Wednesday, June 24, 2009


Well, a couple things have come up recently, so I haven't had much time to work on the cache algorithm or do much coding...

I've accepted a job at Edge of Reality in Austin, Tx. Not quite sure what I'll be doing yet, but the crew seems awesome and the work looks very interesting. I start in early July and just found an apartment (yay!) so I'm sort of freaking out trying to get everything together to do the move.

Hopefully I'll have some time to do some coding for fun (dont' laugh! it's fun for me!) in the next couple of days. :)

Friday, June 12, 2009

Current Project:: Wait-Free Cache Allocator (pt 2)

So this post is a little... no, wait, a lot more directed at programmers. If you're not a programmer... you might want to stop now 'cause the next bit gets fairly scary.

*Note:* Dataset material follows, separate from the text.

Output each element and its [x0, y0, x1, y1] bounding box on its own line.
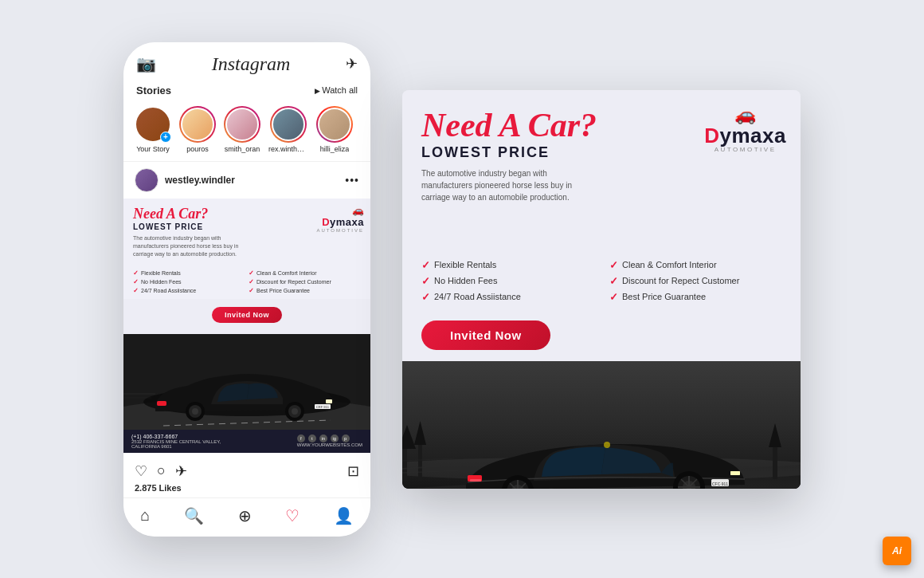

Traditional multithreaded programming uses mutual exclusion (Mutex) or critical sections to require that only one thread is using a piece of memory. Mutexes work by saying "I'd want to be the only one using this piece of memory" and waits until it is the exclusive owner. When done, the thread releases the mutex, allowing other processes to do something with that memory.

Another way to do this is through something called a "spin lock." A mutex uses extremely efficient "no CPU" waits where the entire thread is shut down until the mutex can be obtained. Spin locks, on the other hand, burn CPU time constantly checking a variable.

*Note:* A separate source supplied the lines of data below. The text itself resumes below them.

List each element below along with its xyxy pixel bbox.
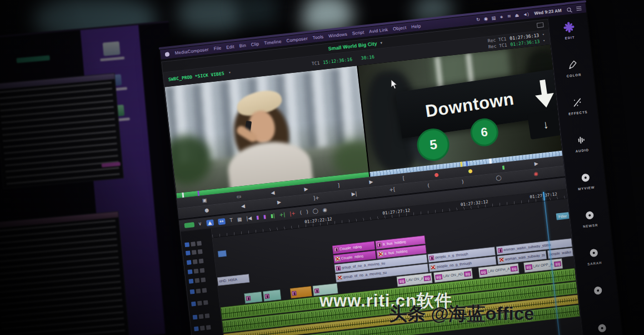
- eq-effect-icon[interactable]: EQ: [554, 261, 561, 267]
- menu-item-file[interactable]: File: [213, 46, 222, 51]
- timeline-tool-button[interactable]: +|: [279, 212, 286, 218]
- transport-button[interactable]: ◉: [533, 171, 538, 177]
- track-record-button[interactable]: [194, 326, 199, 331]
- window-layout-icon[interactable]: [537, 22, 544, 28]
- transport-button[interactable]: (: [427, 183, 430, 188]
- track-lock-button[interactable]: [201, 278, 206, 283]
- menu-item-object[interactable]: Object: [393, 25, 407, 32]
- sync-icon[interactable]: ↻: [476, 17, 481, 22]
- menu-item-composer[interactable]: Composer: [286, 36, 308, 43]
- apple-menu-icon[interactable]: [164, 52, 169, 57]
- track-record-button[interactable]: [189, 279, 194, 284]
- sidebar-item-myview[interactable]: MYVIEW: [576, 171, 597, 209]
- eq-effect-icon[interactable]: EQ: [464, 271, 471, 277]
- track-lock-button[interactable]: [200, 268, 205, 273]
- eject-icon[interactable]: ⏏: [515, 13, 520, 18]
- track-monitor-button[interactable]: [197, 300, 202, 306]
- transport-button[interactable]: ▶: [534, 161, 538, 167]
- track-record-button[interactable]: [187, 260, 192, 265]
- track-lock-button[interactable]: [197, 241, 202, 246]
- timeline-tool-button[interactable]: ▮: [263, 214, 267, 219]
- track-monitor-button[interactable]: [199, 314, 204, 319]
- bin-window[interactable]: [0, 211, 129, 335]
- sidebar-item-color[interactable]: COLOR: [565, 58, 583, 96]
- timeline-clip[interactable]: [263, 289, 282, 302]
- chevron-down-icon[interactable]: ▾: [542, 32, 545, 38]
- avid-link-icon[interactable]: ◉: [483, 16, 488, 22]
- track-lock-button[interactable]: [198, 249, 203, 254]
- sidebar-item-sarah[interactable]: SARAH: [586, 246, 604, 284]
- transport-button[interactable]: ▶: [277, 200, 281, 205]
- transport-button[interactable]: ◀: [271, 190, 275, 196]
- timeline-tool-button[interactable]: ◉: [322, 208, 327, 213]
- sidebar-item-workspace[interactable]: [591, 284, 607, 322]
- bin-clip-rows[interactable]: [0, 220, 126, 335]
- track-monitor-button[interactable]: [196, 288, 201, 293]
- timeline-tool-button[interactable]: |+: [289, 211, 296, 216]
- bluetooth-icon[interactable]: ∗: [500, 14, 504, 20]
- menu-item-tools[interactable]: Tools: [312, 35, 324, 41]
- timeline-tool-button[interactable]: (: [299, 210, 302, 215]
- record-monitor[interactable]: Downtown 5 6 ↓: [358, 45, 562, 172]
- sidebar-item-effects[interactable]: EFFECTS: [567, 95, 590, 134]
- track-record-button[interactable]: [184, 242, 189, 247]
- track-record-button[interactable]: [190, 289, 195, 294]
- sidebar-item-newsr[interactable]: NEWSR: [581, 209, 600, 247]
- track-lock-button[interactable]: [206, 325, 211, 330]
- menu-bar-clock[interactable]: Wed 9:23 AM: [534, 8, 562, 16]
- timeline-tool-button[interactable]: ▮: [256, 215, 259, 220]
- menu-item-edit[interactable]: Edit: [226, 44, 234, 50]
- menu-item-timeline[interactable]: Timeline: [264, 39, 282, 46]
- eq-effect-icon[interactable]: EQ: [424, 275, 431, 281]
- hard-drive-icon[interactable]: [102, 41, 120, 56]
- menu-item-avid-link[interactable]: Avid Link: [369, 27, 388, 35]
- volume-icon[interactable]: ◄): [523, 12, 530, 17]
- track-record-button[interactable]: [186, 250, 191, 255]
- eq-effect-icon[interactable]: EQ: [398, 278, 406, 284]
- chevron-down-icon[interactable]: ▾: [380, 41, 382, 45]
- menu-item-help[interactable]: Help: [411, 23, 421, 29]
- menu-item-bin[interactable]: Bin: [239, 43, 246, 48]
- clip-color-chip[interactable]: [184, 222, 194, 228]
- spotlight-search-icon[interactable]: [567, 7, 571, 12]
- eq-effect-icon[interactable]: EQ: [511, 266, 518, 272]
- track-lock-button[interactable]: [204, 313, 209, 318]
- eq-effect-icon[interactable]: EQ: [480, 269, 487, 275]
- sidebar-item-audio[interactable]: AUDIO: [574, 134, 591, 171]
- control-center-icon[interactable]: [576, 6, 582, 11]
- timeline-clip[interactable]: [218, 250, 227, 258]
- track-lock-button[interactable]: [199, 259, 204, 264]
- transport-button[interactable]: ]+: [313, 195, 319, 201]
- transport-button[interactable]: ◯: [496, 175, 502, 181]
- timeline-tool-button[interactable]: ∨: [198, 221, 202, 227]
- timeline-tool-button[interactable]: ▮|: [270, 213, 275, 219]
- menu-item-windows[interactable]: Windows: [328, 32, 348, 39]
- chevron-down-icon[interactable]: ▾: [228, 70, 231, 75]
- timeline-tool-button[interactable]: ▲: [206, 219, 214, 226]
- transport-button[interactable]: ◀: [241, 204, 246, 209]
- track-monitor-button[interactable]: [194, 269, 199, 274]
- transport-button[interactable]: ]: [337, 183, 340, 188]
- eq-effect-icon[interactable]: EQ: [525, 264, 532, 270]
- transport-button[interactable]: ▶|: [351, 191, 357, 197]
- timeline-tool-button[interactable]: T: [229, 218, 233, 224]
- transport-button[interactable]: ●: [434, 172, 439, 178]
- transport-button[interactable]: ▮: [502, 165, 505, 170]
- track-monitor-button[interactable]: [193, 259, 198, 264]
- sidebar-item-edit[interactable]: EDIT: [562, 21, 578, 58]
- sidebar-item-workspace[interactable]: [595, 322, 611, 335]
- track-lock-button[interactable]: [202, 288, 207, 293]
- timeline-tool-button[interactable]: ▦: [237, 217, 242, 223]
- display-icon[interactable]: ▤: [491, 15, 496, 21]
- timeline-tool-button[interactable]: |◀: [246, 216, 252, 221]
- track-monitor-button[interactable]: [200, 326, 205, 331]
- transport-button[interactable]: [: [402, 176, 405, 181]
- track-monitor-button[interactable]: [191, 242, 196, 247]
- track-record-button[interactable]: [188, 269, 193, 274]
- track-record-button[interactable]: [191, 301, 196, 306]
- wifi-icon[interactable]: ≋: [507, 13, 511, 19]
- playhead-marker[interactable]: [489, 159, 492, 164]
- transport-button[interactable]: +[: [389, 187, 396, 193]
- transport-button[interactable]: ▭: [236, 194, 241, 200]
- transport-button[interactable]: ▶: [369, 179, 373, 185]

Lock-free algorithms typically use atomic operations as a replacement for mutexes. Atomic operations allow a program to modify a single piece of memory guaranteeing that no other thread is currently reading or writing to it. Under Windows, one of the functions to do this is InterlockedCompareExchange. These atomic operations can fail if some other thread is using the data or if the data used during the compare and exchange is stale, so some sort of wait (spin locks, for example) are used to pass the time until the data can be changed.

Wait-free algorithms are lock free algorithms, but they're written in such a way that if a wait is ever needed, they can do something else instead. Essentially, they never sit around and wait. Instead, they perform some other operation then come back and try again later. These types of algorithms are extremely complicated to set up. You've got to guarantee that you always have something else to do just in case an atomic operation can't happen. Essentially, it's loosely organized chaos.

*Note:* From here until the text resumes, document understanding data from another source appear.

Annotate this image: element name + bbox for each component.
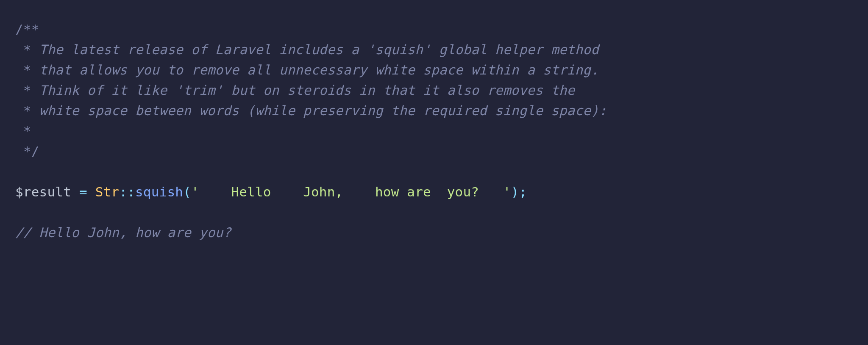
docblock-text-3: Think of it like 'trim' but on steroids … [39, 83, 575, 98]
line-comment: // Hello John, how are you? [15, 225, 231, 240]
docblock-close-mark: */ [23, 144, 39, 159]
docblock-star: * [15, 83, 31, 98]
docblock-line [31, 62, 39, 77]
docblock-text-1: The latest release of Laravel includes a… [39, 42, 599, 57]
docblock-star: * [15, 62, 31, 77]
docblock-line [31, 103, 39, 118]
docblock-star: * [15, 42, 31, 57]
string-literal: Hello John, how are you? [199, 184, 503, 199]
docblock-text-4: white space between words (while preserv… [39, 103, 607, 118]
assign-operator: = [71, 184, 95, 199]
paren-open: ( [183, 184, 191, 199]
code-editor[interactable]: /** * The latest release of Laravel incl… [0, 0, 868, 262]
docblock-line [31, 42, 39, 57]
variable-result: $result [15, 184, 71, 199]
docblock-close [15, 144, 23, 159]
method-squish: squish [135, 184, 183, 199]
paren-close: ) [511, 184, 519, 199]
docblock-star: * [15, 103, 31, 118]
string-quote-open: ' [191, 184, 199, 199]
semicolon: ; [519, 184, 527, 199]
scope-operator: :: [119, 184, 135, 199]
docblock-line [31, 83, 39, 98]
class-str: Str [95, 184, 120, 199]
docblock-star: * [15, 123, 31, 138]
string-quote-close: ' [503, 184, 511, 199]
docblock-open: /** [15, 22, 39, 37]
docblock-text-2: that allows you to remove all unnecessar… [39, 62, 599, 77]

Another problem with wait-free algorithms is that they're rarely performant in either development or execution. So much time and effort is put into making it "truly" wait-free that the algorithm gets very complicated. Not to mention that it takes an incredible amount of time to write one of these correctly.

The cache algorithm I created straddles a fine line between wait-free and lock-free. It is a lock-free algorithm in that it guarantees that some progress can be made if all other threads are suspended (don't ask me, this is someone else's definition.) It is sort of a wait-free algorithm in that the steps used in the cache are broken up to be parallelized as much as possible. It is not, however, a true wait-free algorithm because it uses spin locks to set data and to wait if no work is available. The reason I did it this way is for performance, both in execution and development. The algorithm is compact and very efficient and causes very few hits on the spin locks.

In the next post, I'll go back to the box analogy and explain how atomic operations can be used in a cached memory allocation scheme.

Current Project:: Wait-Free Cache Allocator (pt 1)

About a week ago, I started looking into block-free, lock-free and wait-free algorithms. I've been having an absolute blast with them and thought I'd post what I've learned and done so far.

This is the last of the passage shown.